Once checked everything has finished OK in the DATE_mag.log, it's time to execute the content of the 99-stats folder:

cd 99-stats
bash lablog
module load MultiQC
bash _01_run_multiqc.sh

Once this MultiQC process has finished, we can execute this other script to clean the symbolik links in the folder:

bash _02_unlink.sh

Once all the process is finished, within the DATE_ANALYSIS0X_MAG folder, we'll have the following content:

  • DATE_mag/: Results of the nf-core/mag pipeline.
    • multiqc/multiqc_report.html: MultiQC's HTML report of the MAG pipeline.
    • QC_shortreads: Quality control results (fastQC, fastp,...)
    • Taxonomy/kraken2/<sample_name>/taxonomy.krona.html: Kraken2 results plotted in circos using Krona.
  • 99-stats/multiqc_report.html: HTML report with the top5 species found in kraken2 among all samples.

In this service we should check:

  • multiqc/multiqc_report.html: FastQC/fastp reports to assess the good/bad quality of the reads, the presence of adaptaers, etc...
  • 99-stats/multiqc_report.html: To ensure that there are no contaminations or unespected species.
    • If any sample has a lot of other species in this MultiQC report, don't hesitate to check its Taxonomy/kraken2/<sample_name>/taxonomy.krona.html because it may have specific species differing from other samples.
    • If a sample has a lot of unclasified species, check that Taxonomy/kraken2/<sample_name>/taxonomy.krona.html contains a lot of No hits in the report. This might be explained by two different reasons:
      1. The organisms present in the sample are not present in the database used for nf-core/mag pipeline.
      2. The is a lot of the so called Space junk (a.k.a. basura espacial), which means that the sequencing process was not so good...

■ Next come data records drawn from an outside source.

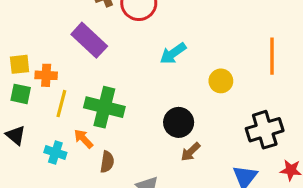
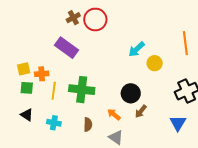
cyan arrow: (173, 53) -> (136, 49), moved
orange arrow: (83, 139) -> (114, 114), moved

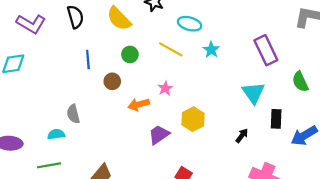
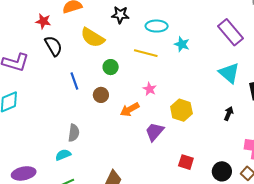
gray semicircle: (73, 114) -> (74, 133), turned -144

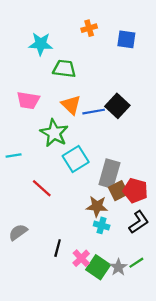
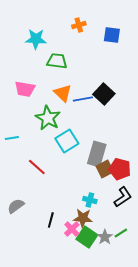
brown star: (97, 206) -> (83, 218), moved

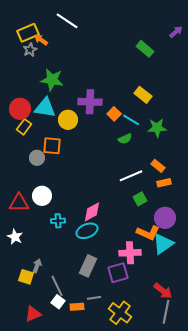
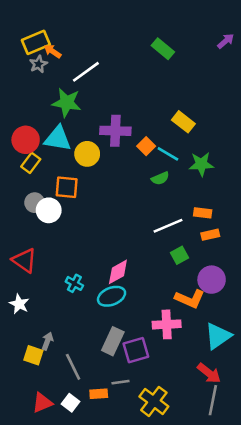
white line: (67, 21) -> (86, 72), moved, turned -70
green rectangle: (145, 49) -> (163, 49), moved
gray circle: (37, 158) -> (35, 203), moved
orange rectangle: (158, 166) -> (203, 213), turned -32
white circle: (42, 196) -> (49, 210), moved
red triangle: (19, 203) -> (24, 260), turned 35
cyan cross: (58, 221) -> (74, 283), turned 32
cyan triangle: (163, 244) -> (218, 336), moved
purple square: (118, 273) -> (136, 350), moved
white square: (58, 302) -> (70, 403), moved

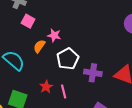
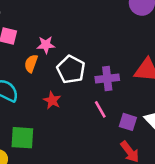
red star: (46, 87) -> (52, 100), moved
pink line: (64, 92) -> (100, 109), moved

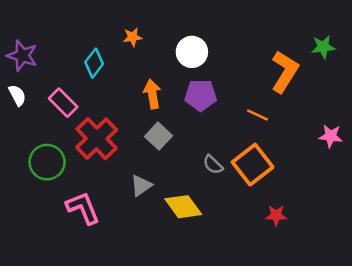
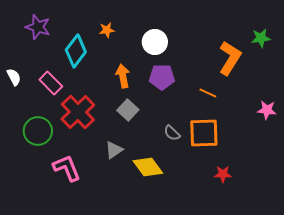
purple star: (22, 56) -> (38, 27), moved
cyan diamond: (94, 63) -> (76, 51), size x1.4
orange square: (253, 165) -> (204, 133), turned 36

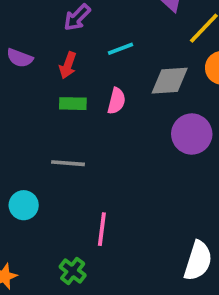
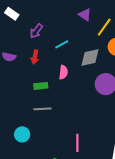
green rectangle: (73, 104) -> (41, 86), moved
pink line: (102, 229) -> (77, 143), moved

Once all the service results are revised in the scratch_tmp folder, you can continue with the next BU-ISCIII tool: finish as explained here.

When everything is propperly coppied into the SFTP folder, you can put the update in the update_servicios channel's Team Standup Bot, with the following template:

  • SRVXXXXXX - ACRONYMXX :no_entry: = No empezado, parado o esperando :running: = Corriendo :mag: = En revisión :clipboard: = Finalizado copiandose a SFTP :white_check_mark: = Finalizado y copiado a sftp
    • Servicio: Taxonomic based Identification and classification of organisms in complex communities (MAG)
    • Número de muestras: # Numero de muestras
    • Estado: No empezado/Corriendo/En revisión/Finalizado copiandose a SFTP/Finalizado y copiado a sftp
    • Instrumento y longitud: Ej.: NovaSeq (2x150)
    • Cantidad de lecturas: Ej.: 0.8M - 91.2M
    • Calidad general: Buena/Mala/Indicar incidencias específicas
    • Resultados generales: Breve resumen de los resultados obtenidos a grandes rasgos, describiendo los resultados más relevantes del 99-stats/multiqc_report.html.
    • Resultados por muestra: Indicar solo los resultados ANOMALOS. Algunos ejemplos:
      • La muestra XXX contiene X virus (si es que no se espera ese virus en esa muestra)
      • La muestra XXX se ha secuenciado con mala calidad y ha perdido muchas lecturas en el preprocesamiento.
      • La muestra XXX no tiene lecturas suficientes para realizar el análisis.

When the revisors give the OK to the service results, you can finish the service with the next BU-ISCIII tool: delivery as explained here.